The update’s aesthetic is different enough to be noticeable, but similar enough to remain familiar. Some of the most confusing changes are the new lock and typing sounds. I can imaging that some software engineer probably spent weeks perfecting the subtle, hollow sound of a door closing that now graces iPhones around the world.
Although this aesthetic “upgrade” seems pretty useless, I truly appreciate the fact that now, the Clock app is black with white lettering instead of white with black lettering. It makes setting alarms so much easier on the eyes, especially late at night.

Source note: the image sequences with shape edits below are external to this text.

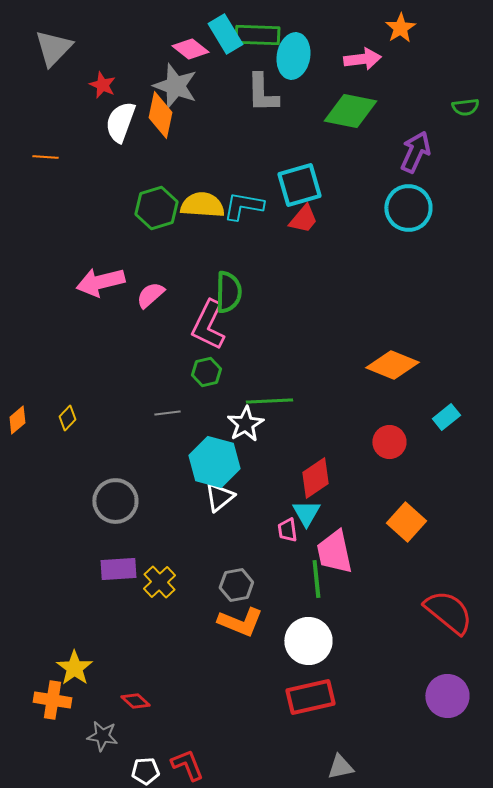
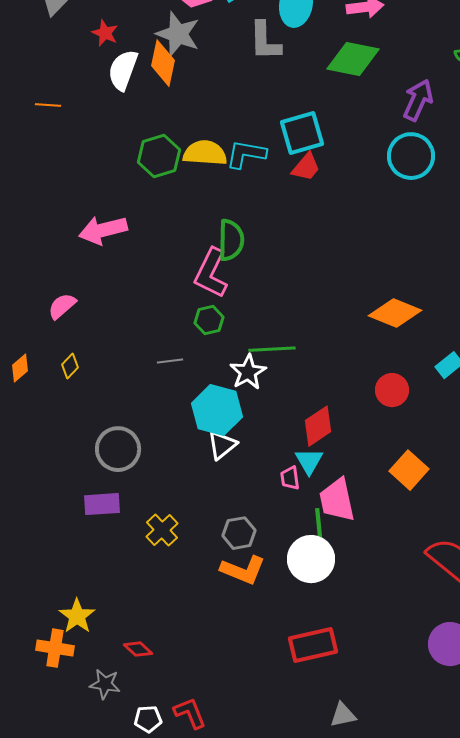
pink semicircle: (150, 295) -> (62, 306), moved
purple rectangle: (118, 569) -> (102, 504), moved
white circle: (308, 641) -> (311, 559), moved

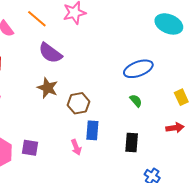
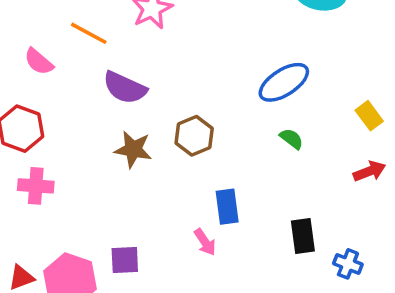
brown hexagon: (79, 103) -> (194, 136), moved
black rectangle: (132, 142) -> (303, 236), moved

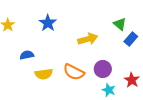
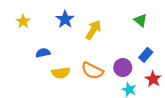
yellow arrow: (88, 39) -> (93, 30), moved, turned -42
blue rectangle: (131, 39) -> (146, 55), moved

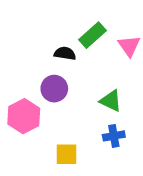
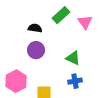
black semicircle: (65, 53) -> (35, 28), moved
pink hexagon: (24, 116) -> (16, 81), moved

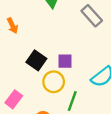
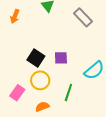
orange arrow: (12, 26) -> (15, 16), moved, turned 48
yellow circle: (54, 82) -> (40, 80), moved

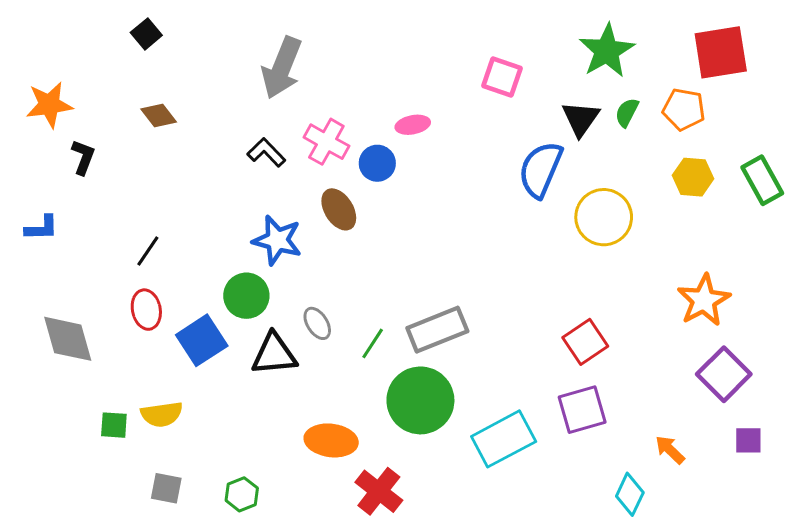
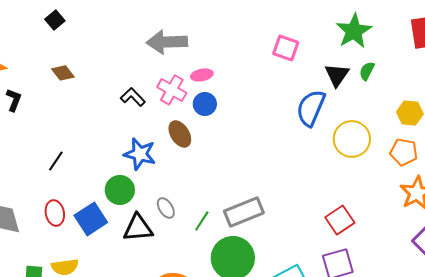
gray arrow: (282, 68) -> (167, 42), moved, turned 66
orange pentagon: (684, 109) -> (404, 152), moved
pink ellipse: (413, 125) -> (202, 75), moved
red ellipse: (146, 310) -> (55, 213), moved

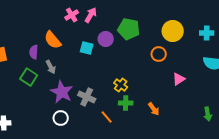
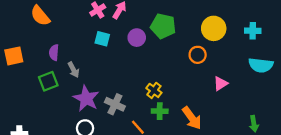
orange semicircle: (53, 40) -> (40, 16), moved
cyan square: (87, 48) -> (102, 39), moved
green square: (29, 77) -> (48, 81), turned 36
orange arrow: (154, 109) -> (192, 118), size x1.5

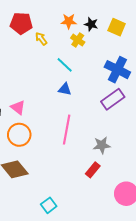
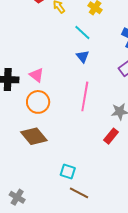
blue triangle: (65, 89) -> (83, 56), turned 40
cyan square: (49, 205) -> (68, 171), turned -35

In terms of functionality, the Clock app now has a feature that uses sleep cycle science to suggest a bedtime to optimize the amount of sleep that one gets based on preferences. By incorporating this function into a standard iPhone application, Apple has all but eliminated users’ need to download and use a separate app for sleep cycle tracking. In fact, many new features of the operating system in standard apps seem eerily familiar for users of other applications.
For example, the Messages app now incorporates everything I love about GroupMe, including a built-in GIF keyboard and the ability to react to messages, in my most-used application.
These features are most compatible with other iOS 10 users, so group messages involving Android users will probably still be most at home on an external messaging app.
To top it off, the Messages app goes above and beyond the capabilities of other messaging apps. Users can now send messages with effects, including invisible ink, lasers and confetti, and even send messages in their own handwriting.
While it might be romantic and whimsical, sending handwritten messages via iPhone is not exactly practical.
Some features of iOS 10 are meant to simplify user experience by integrating multiple apps into each other, especially in Messages. For example, there is now a tab in the messaging application that allows users to access other apps, including Music and Venmo. But integration with apps like Open Table and Fandango make planning nights out in group chats much more streamlined and foolproof.
Overall, the improvements point to an integrated, social and playful future of iPhone use.